This is the first of a two-part series looking at how QuPath can handle multiple classifications to start working more meaningfully with multiplex images.

Part #2 will look specifically at one proposed change in QuPath to help make this possible.

The previous post showed an example of a 32-bit multichannel image in QuPath. Here, we will look at how such images could be handled using QuPath, with minimal changes to the software itself.

Be warned that if you don’t like scripting you probably won’t like this… it is rather detailed, and only a first step towards a more user-friendly approach to handling multiplexed images in QuPath.

The original TIFF image used in this post is LuCa-7color_[13860,52919]_1x1component_data.tif from Perkin Elmer, part of Bio-Formats sample data available under CC-BY 4.0.

Installation instructions

This post relies on the latest Bio-Formats extension (currently v0.0.7).

You’ll also need the v0.1.3-multiplexing branch of my QuPath fork, because it incorporates some experimental changes. This blog gives an opportunity to discuss whether these changes should go directly into QuPath, or if they need more refinement.

To access QuPath from my fork, you can follow the step-by-step guide, with the following difference:

  • After Step #3, make sure that the drop-down menu for Current branch in GitHub Desktop reads v0.1.3-multiplexing instead of master.

GitHub branch

Once you build QuPath and start it up you should see the following message:

Experimental release message

With these in place, as described last time, any channel names that are available should be visible in the Brightness/Contrast dialog.

32-bit multichannel image with channel names

Detecting cells

QuPath’s Cell detection command can be applied to both brightfield and fluorescence images.

The key thing is that the Image type needs to be set first, so that the Cell detection dialog opens with the appropriate options. You can find this under the Image tab, and it may already be correct if it was set previously or automatically estimated correctly when opening the image. If not, you can double-click on it to change its value.

Image type

With the Image type set to Fluorescence, I can choose which (single) channel to use for nucleus detection. From the Brightness/Contrast I can see that DAPI is Channel 7, so I’ll use that.

After setting the channel, I click Run and… nothing is detected. This is suboptimal, but predictable.

Cell detection... wrong threshold

When this happens, my suspicions always turn first to the Threshold value; in general, if this is too high then I’ll miss everything, and if it’s too low then I’ll detect far too much.

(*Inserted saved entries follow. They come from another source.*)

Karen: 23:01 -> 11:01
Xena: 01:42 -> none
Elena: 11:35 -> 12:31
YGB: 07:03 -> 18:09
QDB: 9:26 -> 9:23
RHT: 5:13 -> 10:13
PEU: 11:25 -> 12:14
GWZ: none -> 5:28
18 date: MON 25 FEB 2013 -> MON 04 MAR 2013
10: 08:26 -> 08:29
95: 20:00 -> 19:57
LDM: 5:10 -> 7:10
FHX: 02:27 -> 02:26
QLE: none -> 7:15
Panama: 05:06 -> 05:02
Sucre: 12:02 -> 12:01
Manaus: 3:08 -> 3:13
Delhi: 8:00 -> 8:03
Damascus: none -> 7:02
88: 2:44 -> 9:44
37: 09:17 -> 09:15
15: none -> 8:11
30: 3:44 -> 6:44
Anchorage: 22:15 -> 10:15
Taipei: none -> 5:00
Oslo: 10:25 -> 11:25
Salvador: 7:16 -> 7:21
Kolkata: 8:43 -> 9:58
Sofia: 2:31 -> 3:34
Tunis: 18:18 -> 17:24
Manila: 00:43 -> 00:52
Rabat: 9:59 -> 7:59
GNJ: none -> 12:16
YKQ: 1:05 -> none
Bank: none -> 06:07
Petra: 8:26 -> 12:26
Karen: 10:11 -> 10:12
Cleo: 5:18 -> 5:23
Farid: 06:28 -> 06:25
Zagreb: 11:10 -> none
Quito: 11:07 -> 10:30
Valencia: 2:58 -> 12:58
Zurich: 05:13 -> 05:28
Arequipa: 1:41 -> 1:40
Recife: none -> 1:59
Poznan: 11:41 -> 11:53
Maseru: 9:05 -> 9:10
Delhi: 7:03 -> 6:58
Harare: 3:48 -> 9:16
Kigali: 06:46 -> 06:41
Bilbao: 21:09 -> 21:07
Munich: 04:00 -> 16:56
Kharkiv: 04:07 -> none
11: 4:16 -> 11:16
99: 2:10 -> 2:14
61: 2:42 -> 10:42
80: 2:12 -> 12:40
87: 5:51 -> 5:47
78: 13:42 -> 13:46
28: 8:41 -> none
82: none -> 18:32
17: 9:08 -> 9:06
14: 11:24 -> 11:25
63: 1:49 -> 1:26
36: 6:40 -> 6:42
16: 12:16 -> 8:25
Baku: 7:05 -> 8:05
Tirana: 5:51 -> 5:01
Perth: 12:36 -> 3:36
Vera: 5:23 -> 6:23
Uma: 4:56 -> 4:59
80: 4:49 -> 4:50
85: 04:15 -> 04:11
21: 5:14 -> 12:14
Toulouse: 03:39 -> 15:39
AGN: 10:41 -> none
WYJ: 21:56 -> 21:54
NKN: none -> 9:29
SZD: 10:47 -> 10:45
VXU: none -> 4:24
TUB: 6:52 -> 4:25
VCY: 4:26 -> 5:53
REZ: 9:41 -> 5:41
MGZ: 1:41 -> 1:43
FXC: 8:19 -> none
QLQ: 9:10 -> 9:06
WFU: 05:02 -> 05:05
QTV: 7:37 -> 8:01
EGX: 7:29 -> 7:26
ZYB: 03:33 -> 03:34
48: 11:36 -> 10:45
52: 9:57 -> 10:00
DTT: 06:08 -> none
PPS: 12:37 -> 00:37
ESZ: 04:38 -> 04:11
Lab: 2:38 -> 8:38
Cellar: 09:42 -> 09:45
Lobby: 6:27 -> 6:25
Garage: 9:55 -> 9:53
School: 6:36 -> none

I can check roughly the intensity values in the DAPI channel inside and outside nuclei by moving my mouse over the image, and cross-referencing the pixel values displayed on the bottom right of the viewer. This gives me some idea what a suitable Threshold parameter value might be.

Cell detection with improved threshold

After that, a bit of trial and error is involved to explore the effect of changing other parameters. Here, I’ve set the Background radius to zero (i.e. don’t bother subtracting background), because it doesn’t seem necessary for this image and might do more harm than good when nuclei are densely packed together.

I’ve also increased the smoothing to reduce fragmenting individual nuclei, and decreased the cell expansion because I want to try to keep cell measurements restricted to the appropriate cells, and not steal too much from neighboring cells.

Cell detection final

Updating measurement names

Now I have quite a lot of cells, each with quite a lot of measurements.

Consistency in naming these measurements is important: if, for example, a classifier is trained using certain names, then changing the names (or deleting specific measurements) will cause the classifier to fail.

By default, the channel names for a fluorescence image are ‘Channel 1’, ‘Channel 2’, ‘Channel 3’ etc. – and not the ones we can now access with Bio-Formats.

Cell measurements -- original names

However, it’s possible to run a script to replace the default channel names after the cells are detected.

Warning! This assumes that the channel names are available and unique… if not, the script could cause some confusion.

Now, the measurements for each cell are more easily interpretable.

Cell measurements -- updated names

At this point, it might be sufficient to simply export a detection measurement table… and QuPath’s job is done. That will provide the individual measurements along with the cell locations, which could be enough to keep an R or Python programmer quite happy.

Detection measurement table

Classifying by measurements

If you’d like to go a bit further with QuPath, that can also be done.

One way to classify cells is to create a detection classifier. This might be the best option.

However, it is possible to classify cells deterministically based on applying thresholds to specific measurements from specific channels using a script.

A simple threshold is not the only way; more complex scripts can apply more complex logic when performing this classification. But for now we’ll stay simple.

The easiest case involves designating cells as positive or negative based on a single measurement. For example, deducing a sensible threshold for the ‘CK’ channel may be 2.5 (from the histogram above), the following one-line script will use this cutoff to separate cells into Positive and Negative classes.

def measurementName = 'Cell: CK mean'
def threshold = 2.5

setCellIntensityClassifications(measurementName, threshold)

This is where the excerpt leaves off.